#### Document understanding data
= Beginning of Section =
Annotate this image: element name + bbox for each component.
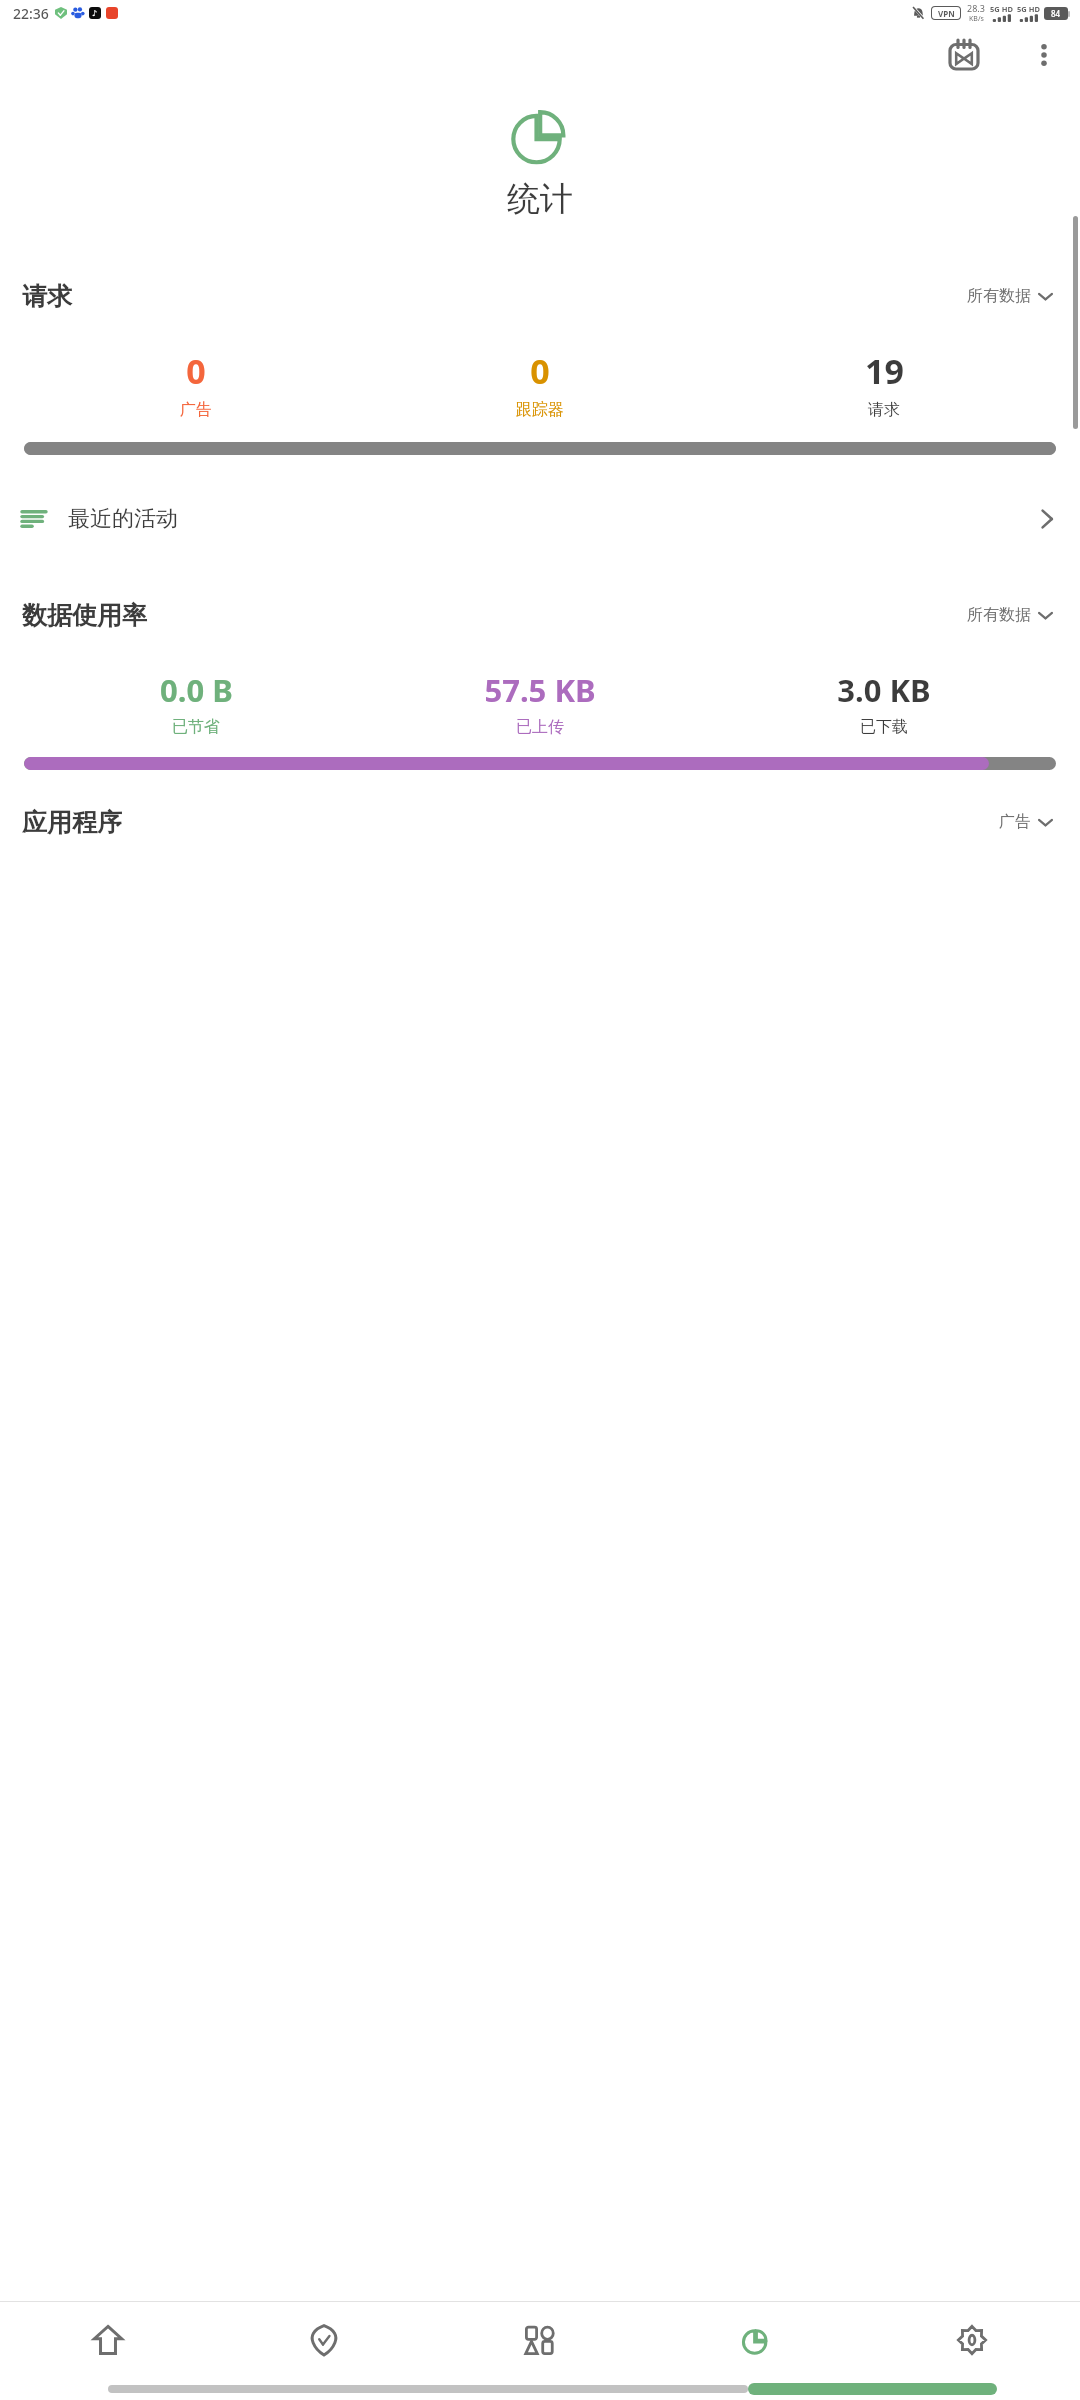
button[interactable]: Home — [0, 2302, 216, 2378]
staticText: 广告 — [180, 400, 212, 420]
staticText: 跟踪器 — [516, 400, 564, 420]
staticText: KB/s — [969, 14, 984, 24]
staticText: 84 — [1051, 8, 1061, 19]
button[interactable]: 3.0 KB — [712, 669, 1056, 737]
button[interactable]: 所有数据 — [961, 599, 1058, 631]
staticText: 已节省 — [172, 717, 220, 737]
button[interactable]: Settings — [864, 2302, 1080, 2378]
button[interactable]: Date range — [938, 29, 990, 81]
staticText: 已上传 — [516, 717, 564, 737]
button[interactable]: 广告 — [993, 806, 1058, 838]
button[interactable]: 0.0 B — [24, 669, 368, 737]
button[interactable]: Apps — [432, 2302, 648, 2378]
staticText: 广告 — [999, 812, 1031, 832]
staticText: 28.3 — [967, 2, 985, 14]
staticText: 5G HD — [990, 4, 1013, 14]
staticText: 所有数据 — [967, 286, 1031, 306]
staticText: 19 — [865, 348, 904, 394]
staticText: 0 — [186, 348, 206, 394]
button[interactable]: Protection — [216, 2302, 432, 2378]
staticText: 统计 — [507, 178, 573, 220]
staticText: 5G HD — [1017, 4, 1040, 14]
staticText: 所有数据 — [967, 605, 1031, 625]
staticText: ♪ — [92, 9, 98, 18]
staticText: 应用程序 — [22, 807, 122, 838]
staticText: 最近的活动 — [68, 505, 178, 533]
staticText: 已下载 — [860, 717, 908, 737]
staticText: 0.0 B — [160, 669, 233, 711]
staticText: 57.5 KB — [484, 669, 596, 711]
button[interactable]: 最近的活动 — [0, 497, 1080, 541]
button[interactable]: 0 — [24, 348, 368, 420]
staticText: VPN — [938, 8, 955, 19]
button[interactable]: 0 — [368, 348, 712, 420]
staticText: 3.0 KB — [837, 669, 931, 711]
button[interactable]: Statistics — [648, 2302, 864, 2378]
button[interactable]: 所有数据 — [961, 280, 1058, 312]
staticText: 22:36 — [13, 4, 49, 23]
button[interactable]: More options — [1018, 29, 1070, 81]
button[interactable]: 57.5 KB — [368, 669, 712, 737]
button[interactable]: 19 — [712, 348, 1056, 420]
staticText: 请求 — [868, 400, 900, 420]
staticText: 请求 — [22, 281, 72, 312]
staticText: 0 — [530, 348, 550, 394]
staticText: 数据使用率 — [22, 600, 147, 631]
= End of Section =
#### TASK TO COMPLETE
Using the entries above, copy out all lines that contain the string "所有数据".

#### EXERCISE OUTPUT
button[interactable]: 所有数据 — [961, 599, 1058, 631]
staticText: 所有数据 — [967, 286, 1031, 306]
staticText: 所有数据 — [967, 605, 1031, 625]
button[interactable]: 所有数据 — [961, 280, 1058, 312]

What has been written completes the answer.